Israel housing price rises not a bubble -Fischer
HERZILIYA, Israel Jan 31 (Reuters) - Bank of Israel Governor Stanley Fischer said on Sunday that rising housing prices did not constitute a bubble.
Housing prices rose 5.6 percent in 2009, contributing to an inflation rate of 3.9 percent last year.
"We have a problem of real estate market and people call it a bubble. But this is not a bubble," Fischer said at the annual Herziliya conference.
Fueled by strong growth in the second half of the year, Israel's economy grew 0.5 percent in 2009 and is forecast to grow 3.5 percent in 2010.
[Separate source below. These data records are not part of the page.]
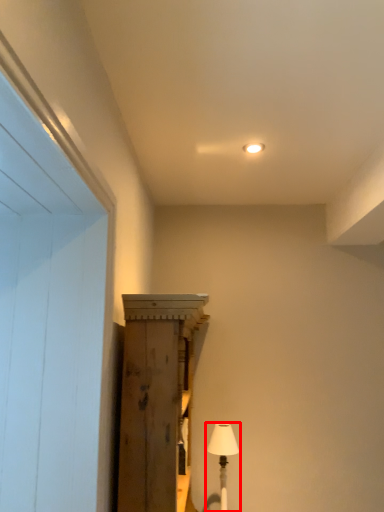 Question: From the image's perspective, what is the correct spatial relationship of table lamp (annotated by the red box) in relation to cabinetry?

Choices:
 (A) above
 (B) below

Answer: (B) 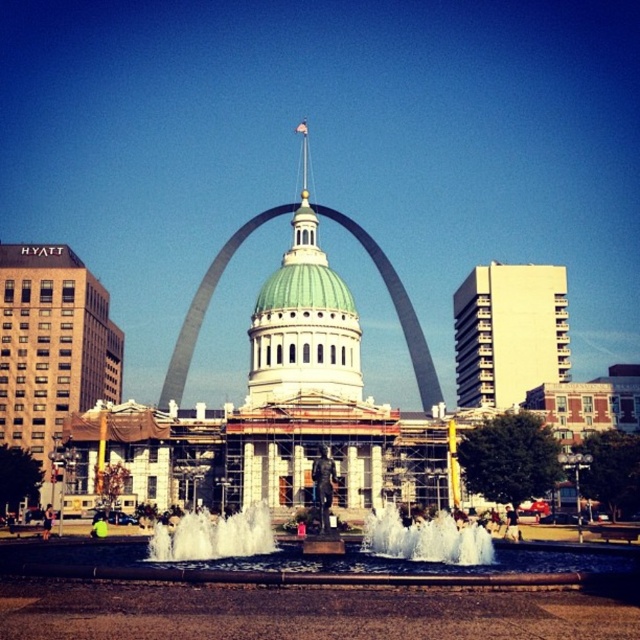 You are a tour guide leading a group to the Gateway Arch National Park. You want to take a photo of the green dome at center and the white frothy water at center from a distance where both can be captured clearly. What is the minimum distance you need to stand away from the closest object to ensure both are in frame?

The green dome at center and white frothy water at center are 25.88 meters apart. To capture both in the frame, you need to stand at least 25.88 meters away from the closest object.

You are a tourist standing in the square and want to take a photo of the green dome at center and the white frothy water at center. Which object should you focus on first to ensure both are in the frame?

You should focus on the green dome at center first because it is closer to you than the white frothy water at center. Since it is closer, adjusting the focus starting from the closer object ensures both will be in the frame. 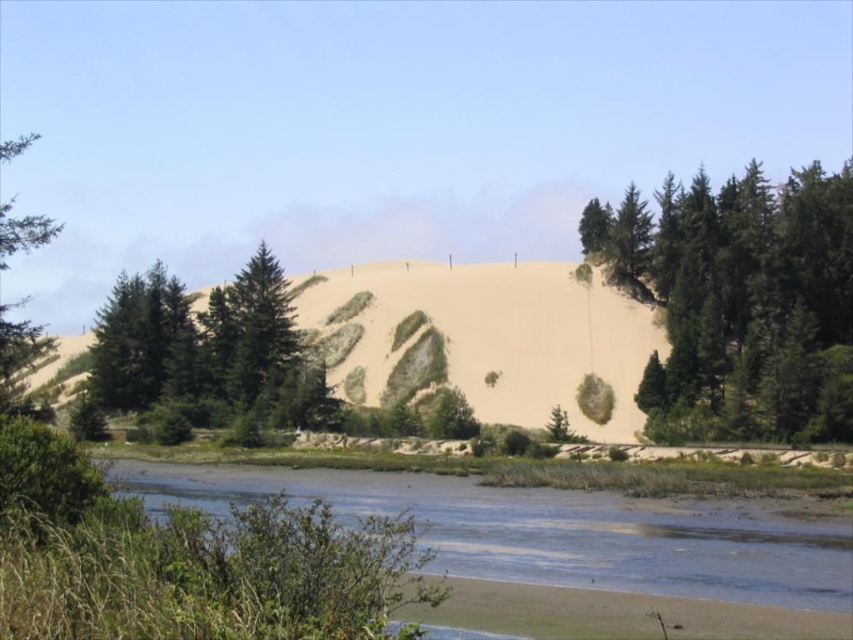 You are standing at the base of the large sand dune in the center of the image and see two points marked on the dune surface. The first point is labeled as point (x=363, y=369) and the second is point (x=15, y=337). If you were to walk towards the first point, would you be moving closer to or further away from the camera compared to walking towards the second point?

Point (x=363, y=369) is further to the camera than point (x=15, y=337). Therefore, walking towards the first point would mean moving closer to the camera, while walking towards the second point would take you further away from the camera.

You are planning to build a small cabin on the brown sandy river at lower center and the sandy beige hillside at center. Which location would provide more space for the cabin?

The sandy beige hillside at center is larger than the brown sandy river at lower center, so it would provide more space for the cabin. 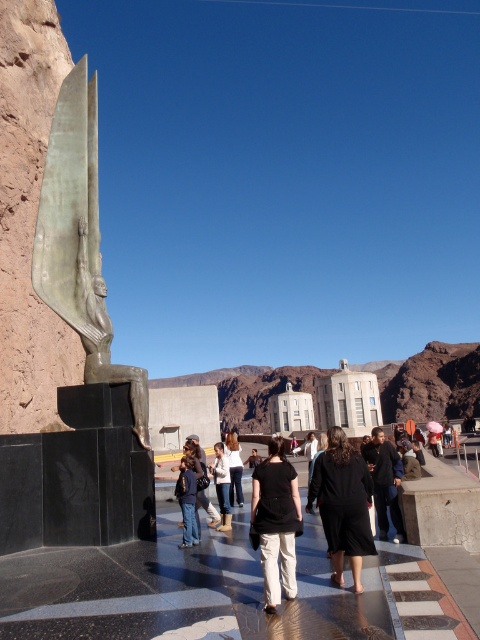 Question: Which point is closer to the camera?

Choices:
 (A) denim jeans at center
 (B) black matte dress at center

Answer: (B)

Question: Is dark brown leather jacket at center further to camera compared to blue jeans at center?

Choices:
 (A) yes
 (B) no

Answer: (B)

Question: Which point is farther to the camera?

Choices:
 (A) blue jeans at center
 (B) black cotton pants at center

Answer: (A)

Question: Can you confirm if denim jacket at center is positioned to the right of denim jeans at center?

Choices:
 (A) yes
 (B) no

Answer: (B)

Question: Which object appears farthest from the camera in this image?

Choices:
 (A) dark brown leather jacket at center
 (B) black cotton pants at center
 (C) black matte dress at center
 (D) blue jeans at center

Answer: (D)

Question: Is dark brown leather jacket at center behind dark blue jeans at center?

Choices:
 (A) yes
 (B) no

Answer: (B) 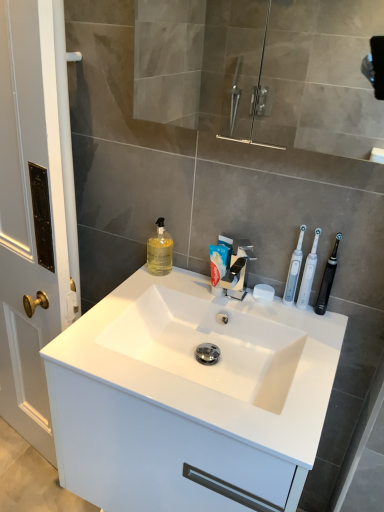 Image resolution: width=384 pixels, height=512 pixels. I want to click on vacant area that lies between white plastic toothbrushes at right, which is the 1th toothbrush in left-to-right order, and polished chrome faucet at center, so click(258, 308). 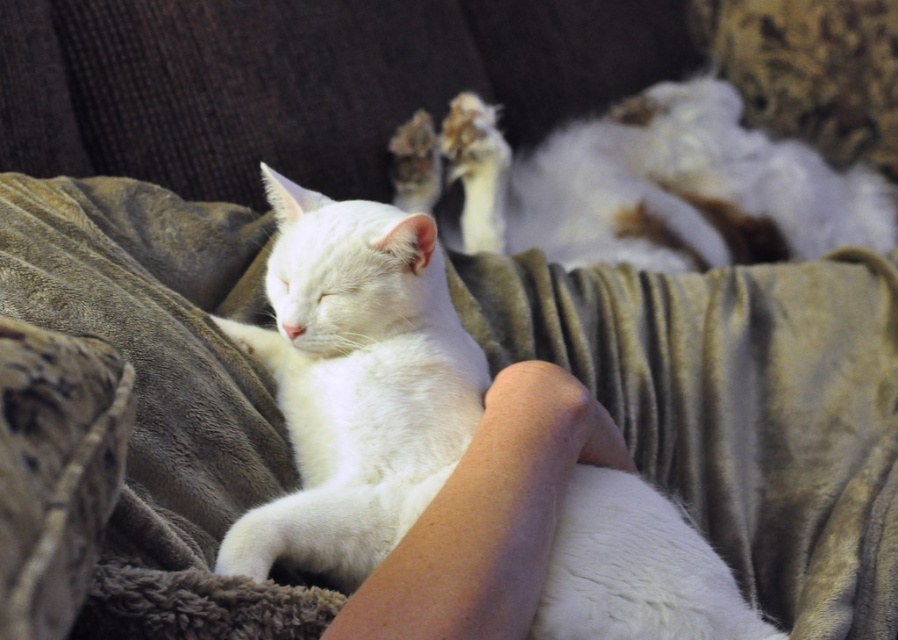 Locate an element on the screen. white fluffy cat at center is located at coordinates (354, 381).

The image size is (898, 640). What do you see at coordinates (354, 381) in the screenshot?
I see `white fluffy cat at center` at bounding box center [354, 381].

Who is more distant from viewer, (643, 541) or (861, 188)?

Positioned behind is point (861, 188).

The height and width of the screenshot is (640, 898). Find the location of `white fluffy cat at center`. white fluffy cat at center is located at coordinates (354, 381). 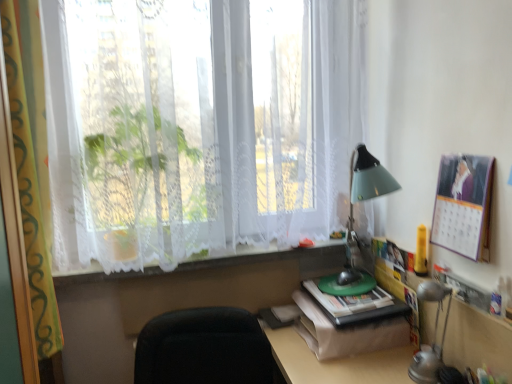 Question: Does metallic silver table lamp at lower right have a lesser width compared to matte paper calendar at upper right?

Choices:
 (A) yes
 (B) no

Answer: (B)

Question: Can matte paper calendar at upper right be found inside metallic silver table lamp at lower right?

Choices:
 (A) no
 (B) yes

Answer: (A)

Question: Is metallic silver table lamp at lower right looking in the opposite direction of matte paper calendar at upper right?

Choices:
 (A) no
 (B) yes

Answer: (A)

Question: Is metallic silver table lamp at lower right to the left of matte paper calendar at upper right from the viewer's perspective?

Choices:
 (A) no
 (B) yes

Answer: (B)

Question: Considering the relative sizes of metallic silver table lamp at lower right and matte paper calendar at upper right in the image provided, is metallic silver table lamp at lower right wider than matte paper calendar at upper right?

Choices:
 (A) no
 (B) yes

Answer: (B)

Question: Is matte paper calendar at upper right to the left or to the right of black fabric chair at lower center in the image?

Choices:
 (A) right
 (B) left

Answer: (A)

Question: In terms of height, does matte paper calendar at upper right look taller or shorter compared to black fabric chair at lower center?

Choices:
 (A) tall
 (B) short

Answer: (B)

Question: From the image's perspective, relative to black fabric chair at lower center, is matte paper calendar at upper right above or below?

Choices:
 (A) above
 (B) below

Answer: (A)

Question: Considering the positions of matte paper calendar at upper right and black fabric chair at lower center in the image, is matte paper calendar at upper right bigger or smaller than black fabric chair at lower center?

Choices:
 (A) big
 (B) small

Answer: (B)

Question: Considering the positions of matte paper calendar at upper right and white lace at center in the image, is matte paper calendar at upper right taller or shorter than white lace at center?

Choices:
 (A) short
 (B) tall

Answer: (B)

Question: Looking at their shapes, would you say matte paper calendar at upper right is wider or thinner than white lace at center?

Choices:
 (A) thin
 (B) wide

Answer: (A)

Question: From the image's perspective, is matte paper calendar at upper right positioned above or below white lace at center?

Choices:
 (A) below
 (B) above

Answer: (B)

Question: From a real-world perspective, is matte paper calendar at upper right above or below white lace at center?

Choices:
 (A) above
 (B) below

Answer: (A)

Question: In the image, is white lace curtain at left on the left side or the right side of white lace curtains at upper center?

Choices:
 (A) left
 (B) right

Answer: (A)

Question: Does point (5, 16) appear closer or farther from the camera than point (333, 69)?

Choices:
 (A) closer
 (B) farther

Answer: (A) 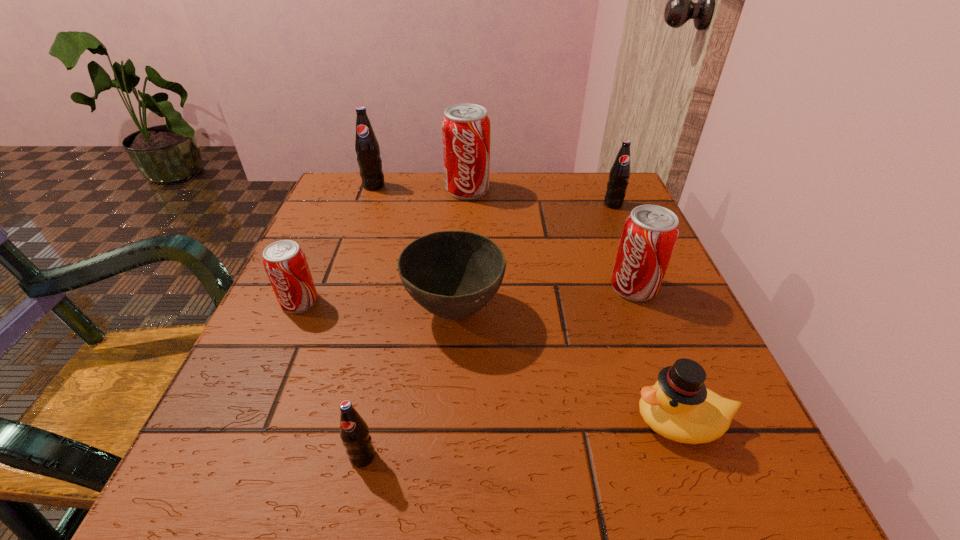 What are the coordinates of `the third pop from left to right` in the screenshot? It's located at (354, 432).

Where is `duck`? The height and width of the screenshot is (540, 960). duck is located at coordinates (679, 407).

Where is `vacant space located on the right of the farthest red soda can`? vacant space located on the right of the farthest red soda can is located at coordinates (579, 190).

I want to click on vacant position located on the front label of the biggest black pop, so click(359, 226).

I want to click on free spot located on the front label of the second smallest black pop, so click(643, 274).

At what (x,y) coordinates should I click in order to perform the action: click on vacant space located on the back of the rightmost red soda can. Please return your answer as a coordinate pair (x, y). This screenshot has height=540, width=960. Looking at the image, I should click on (595, 188).

Identify the location of free location located 0.080m on the left of the bowl. (360, 312).

In order to click on vacant space located on the front of the leftmost red soda can in this screenshot , I will do `click(246, 425)`.

Where is `free spot located 0.190m on the front-facing side of the duck`? free spot located 0.190m on the front-facing side of the duck is located at coordinates (493, 421).

Find the location of a particular element. This screenshot has height=540, width=960. free spot located 0.290m on the front-facing side of the duck is located at coordinates (421, 421). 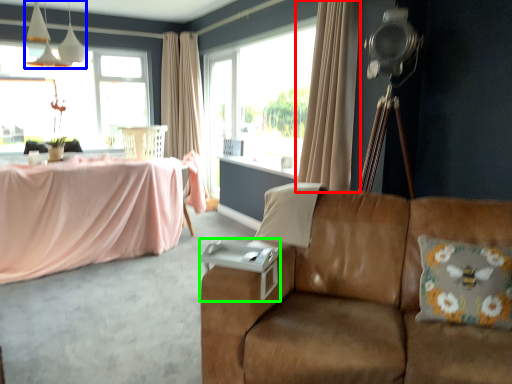 Question: Considering the real-world distances, which object is closest to curtain (highlighted by a red box)? fixture (highlighted by a blue box) or side table (highlighted by a green box).

Choices:
 (A) fixture
 (B) side table

Answer: (B) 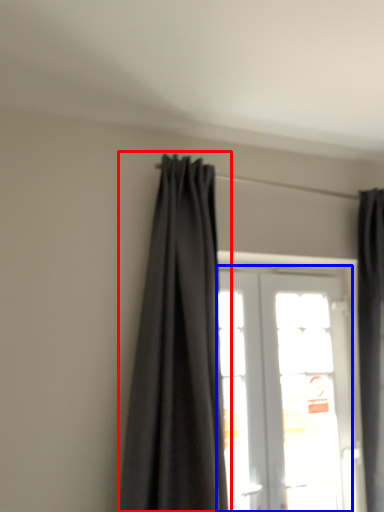 Question: Which object appears closest to the camera in this image, curtain (highlighted by a red box) or door (highlighted by a blue box)?

Choices:
 (A) curtain
 (B) door

Answer: (A) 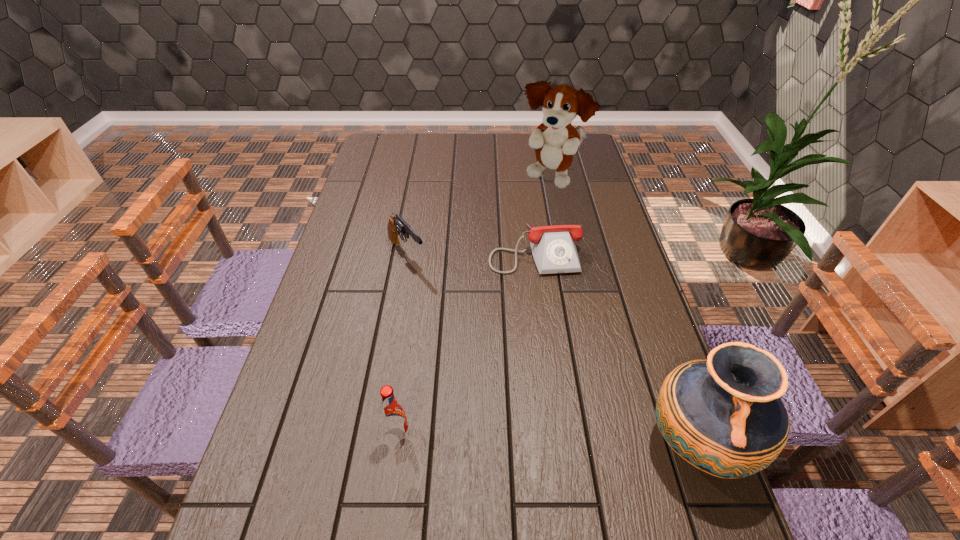 The image size is (960, 540). I want to click on vacant space on the desktop that is between the root beer and the pottery and is positioned on the dial of the telephone, so click(582, 441).

Where is `free space on the desktop that is between the third shortest object and the second tallest object and is positioned along the barrel of the gun`? free space on the desktop that is between the third shortest object and the second tallest object and is positioned along the barrel of the gun is located at coordinates (577, 441).

Image resolution: width=960 pixels, height=540 pixels. What are the coordinates of `vacant space on the desktop that is between the third shortest object and the second tallest object and is positioned on the face of the puppy` in the screenshot? It's located at (503, 438). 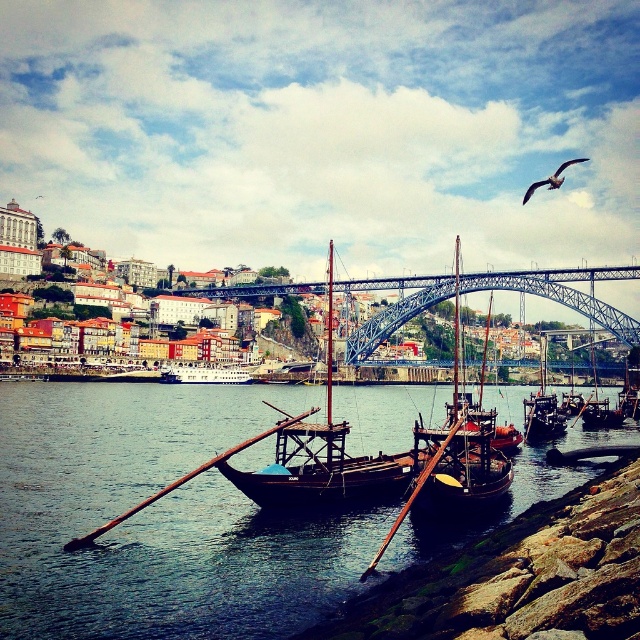 You are standing on the riverside and see the smooth dark water at center and the wooden sailboat at center. Which object is positioned to the left of the other?

The smooth dark water at center is to the left of the wooden sailboat at center.

In the scene shown: You are standing on the arched bridge and looking down at the river. You see a wooden boat at center and a white glossy boat at center. Which boat is closer to the bridge?

The wooden boat at center is below the white glossy boat at center, so the wooden boat at center is closer to the bridge. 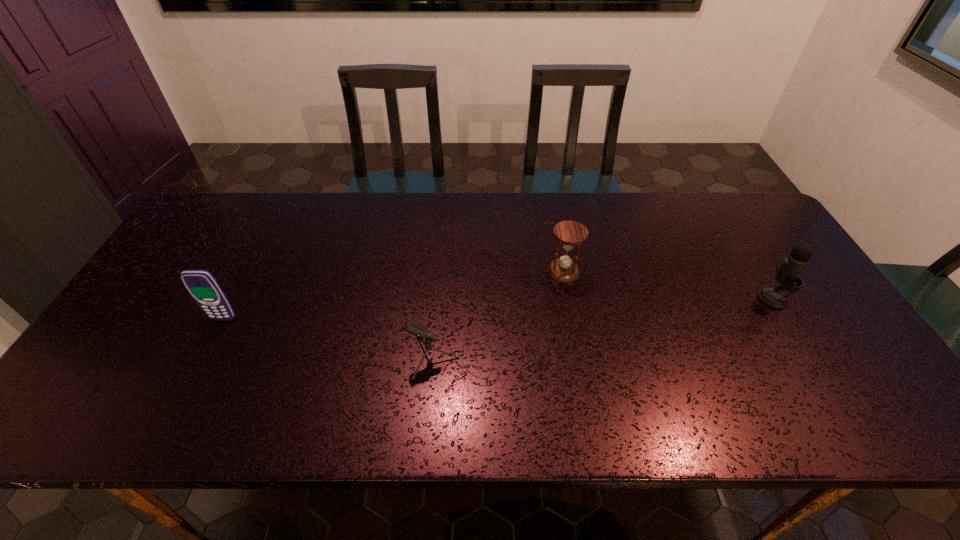 Choose which object is the nearest neighbor to the leftmost object. Please provide its 2D coordinates. Your answer should be formatted as a tuple, i.e. [(x, y)], where the tuple contains the x and y coordinates of a point satisfying the conditions above.

[(420, 331)]

Identify which object is the third nearest to the third object from left to right. Please provide its 2D coordinates. Your answer should be formatted as a tuple, i.e. [(x, y)], where the tuple contains the x and y coordinates of a point satisfying the conditions above.

[(202, 286)]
"Israel's economy is now in recovery but this recovery is very fragile," Fischer said. "That is why Israel has to be very careful getting out of policies executed during the crisis."
The Bank of Israel last August was the first major central bank to raise short-term interest rates. It has so far raised its key lending rate to 1.25 percent from 0.5 percent, with the last move a quarter-point increase on Dec. 28.
The central bank last week opted to leave its key rate unchanged.
"We should not unwind the monetary stimulus so quickly," Fischer said.
He noted that the central bank was trying to balance two factors -- supporting the economy while trying to keep inflation to within an official annual target of 1 pct to 3 percent.
Inflation is expected to ease to 2.3 to 2.7 percent in 2010.
Fischer also said that Israel has the potential to grow above the 5 percent level the country grew between 2003 and 2008 but peace with the Palestinians and other regional neighbors were needed.
"If there is peace, we would get closer to growth of 6 and 7 percent," he said, noting that peace would likely lead to much higher foreign investment.